THE PRESIDENTE DE TOURVEL TO THE VICOMTE DE VALMONT
Is IT THUS THEN, Monsieur, that you carry out the conditions upon which I consented sometimes to receive your letters? And have I no reason for complaint when you speak to me only of a sentiment to which I should still fear to abandon myself, even if I could do so without violating all my duties? For the rest, if I had need of fresh reasons to preserve this salutary dread, it seems to me that I could find them in your last letter. In effect, at the very moment when you think to make an apology for love, what else are you doing but revealing to me its redoubtable storms? Who can wish for happiness bought at the expense of reason, whose short-lived pleasures are followed at any rate by regret, if not by remorse?
You yourself, in whom the habit of this dangerous delirium ought to diminish its effect, are you not, however, compelled to confess that it often becomes stronger than yourself; and are you not the first to lament the involuntary trouble which it causes you? What fearful ravages then would it not effect on a fresh and sensitive heart, which would still augment its empire, by the sacrifices it would be forced to make to it?
You believe, Monsieur, or you feign to believe that love leads to happiness; and I—I am so convinced that it would render me unhappy that I would not even hear its name pronounced. It seems to me that only to speak of it destroys tranquillity; and it is as much from inclination as from duty that I beg you to be good enough to keep silence on this subject.

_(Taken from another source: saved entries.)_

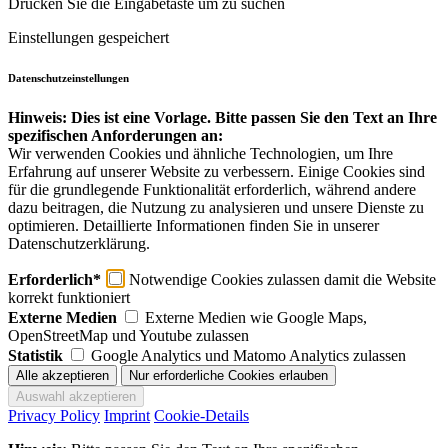
Drücken Sie die Eingabetaste um zu suchen
Einstellungen gespeichert
Datenschutzeinstellungen
Hinweis: Dies ist eine Vorlage. Bitte passen Sie den Text an Ihre
spezifischen Anforderungen an:
Wir verwenden Cookies und ähnliche Technologien, um Ihre
Erfahrung auf unserer Website zu verbessern. Einige Cookies sind
für die grundlegende Funktionalität erforderlich, während andere
dazu beitragen, die Nutzung zu analysieren und unsere Dienste zu
optimieren. Detaillierte Informationen finden Sie in unserer
Datenschutzerklärung.
Erforderlich*
Notwendige Cookies zulassen damit die Website
korrekt funktioniert
Externe Medien
Externe Medien wie Google Maps,
OpenStreetMap und Youtube zulassen
Statistik
Google Analytics und Matomo Analytics zulassen
Privacy Policy
Imprint
Cookie-Details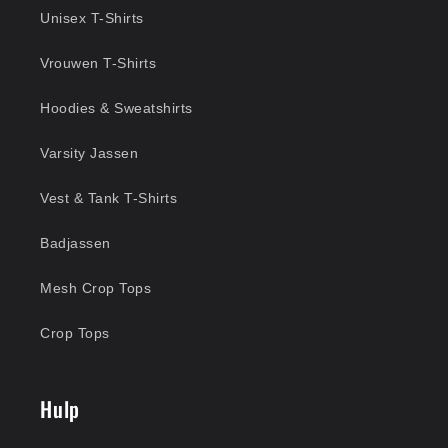
Unisex T-Shirts
Vrouwen T-Shirts
Hoodies & Sweatshirts
Varsity Jassen
Vest & Tank T-Shirts
Badjassen
Mesh Crop Tops
Crop Tops
Hulp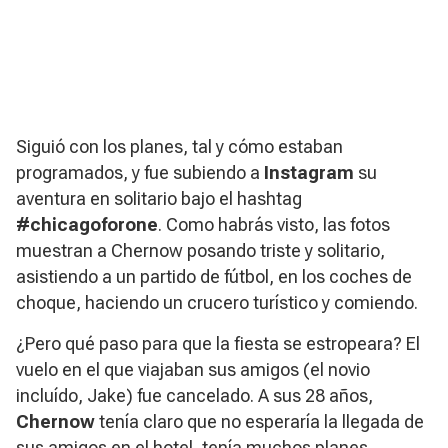
Siguió con los planes, tal y cómo estaban
programados, y fue subiendo a
Instagram
su
aventura en solitario bajo el hashtag
#chicagoforone
. Como habrás visto, las fotos
muestran a Chernow posando triste y solitario,
asistiendo a un partido de fútbol, en los coches de
choque, haciendo un crucero turístico y comiendo.
¿Pero qué paso para que la fiesta se estropeara? El
vuelo en el que viajaban sus amigos (el novio
incluído, Jake) fue cancelado. A sus 28 años,
Chernow
tenía claro que no esperaría la llegada de
sus amigos en el hotel, tenía muchos planes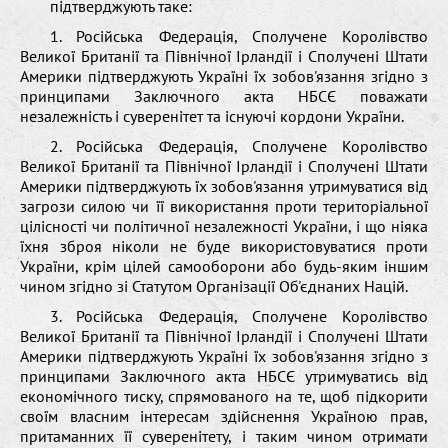
підтверджують таке:
1. Російська Федерація, Сполучене Королівство
Великої Британії та Північної Ірландії і Сполучені Штати
Америки підтверджують Україні їх зобов'язання згідно з
принципами Заключного акта НБСЄ поважати
незалежність і суверенітет та існуючі кордони України.
2. Російська Федерація, Сполучене Королівство
Великої Британії та Північної Ірландії і Сполучені Штати
Америки підтверджують їх зобов'язання утримуватися від
загрози силою чи її використання проти територіальної
цілісності чи політичної незалежності України, і що ніяка
їхня зброя ніколи не буде використовуватися проти
України, крім цілей самооборони або будь-яким іншим
чином згідно зі Статутом Організації Об'єднаних Націй.
3. Російська Федерація, Сполучене Королівство
Великої Британії та Північної Ірландії і Сполучені Штати
Америки підтверджують Україні їх зобов'язання згідно з
принципами Заключного акта НБСЄ утримуватись від
економічного тиску, спрямованого на те, щоб підкорити
своїм власним інтересам здійснення Україною прав,
притаманних її суверенітету, і таким чином отримати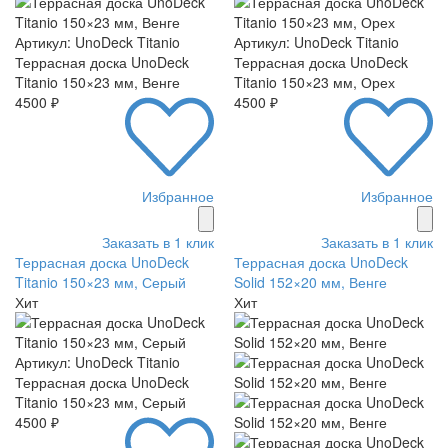
Артикул: UnoDeck Titanio
Артикул: UnoDeck Titanio
Террасная доска UnoDeck
Террасная доска UnoDeck
Titanio 150×23 мм, Венге
Titanio 150×23 мм, Орех
4500 ₽
4500 ₽
Избранное
Избранное
Заказать в 1 клик
Заказать в 1 клик
Террасная доска UnoDeck
Террасная доска UnoDeck
Titanio 150×23 мм, Серый
Solid 152×20 мм, Венге
Хит
Хит
Артикул: UnoDeck Titanio
Террасная доска UnoDeck
Titanio 150×23 мм, Серый
4500 ₽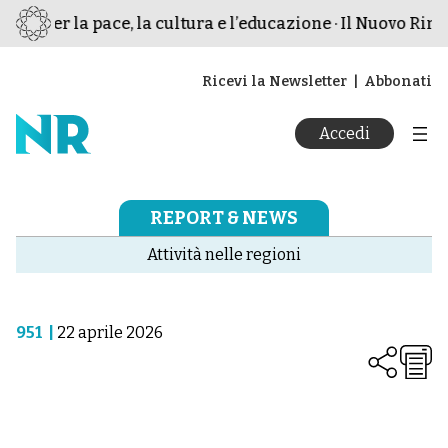
mo per la pace, la cultura e l’educazione · Il Nuovo Rina
Ricevi la Newsletter
Abbonati
Accedi
REPORT & NEWS
Attività nelle regioni
951
|
22 aprile 2026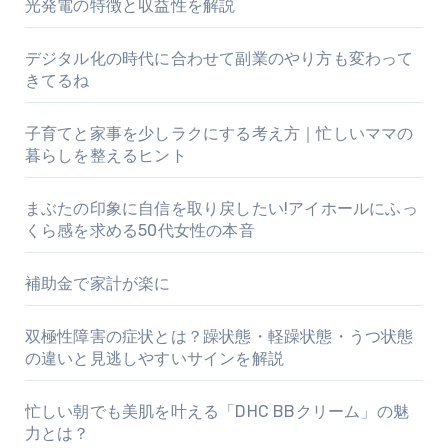
光発電の特徴と収益性を解説
デジタル化の時代に合わせて副業のやり方も変わって
きてるね
子育てと家事を少しラクにする考え方｜忙しいママの
暮らしを整えるヒント
まぶたの印象に自信を取り戻したい!アイホールにふっ
くら感を求める50代女性の本音
補助金で家計が楽に
双極性障害の症状とは？躁状態・軽躁状態・うつ状態
の違いと見逃しやすいサインを解説
忙しい朝でも美肌を叶える「DHC BBクリーム」の魅
力とは？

After all, this request should be very easy for you to grant me at present. Returned to Paris, you will find there occasions enough to forget a sentiment which, perhaps, only owed its birth to the habit you are in of occupying yourself with such subjects, and its strength to the idleness of country life. Are you not then in that town where you had seen me with so much indifference? Can you take a step there without encountering an example of your readiness to change? And are you not surrounded there by women who, all more amiable than myself, have better right to your homage?
I am without the vanity with which my sex is reproached; I have still less of that false modesty which is nothing but a refinement of pride; and it is with the utmost good faith that I tell you here, I know how few pleasing qualities I possess: had I all there were, I should not believe them sufficient to retain you. To ask you then to occupy yourself no longer with me is only to beg you to do today what you had already done before, and what you would most assuredly do again in a short time, even if I were to ask the contrary.
This truth, which I do not lose sight of, would be, itself, a reason strong enough to disincline me to listen to you. I have still a thousand others, but without entering upon a long discussion, I confine myself to begging you, as I have done before, to correspond with me no further upon a sentiment to which I must not listen, and to which I ought even less to reply.
AT THE CHTEAU DE … , 1ST SEPTEMBER, 17–.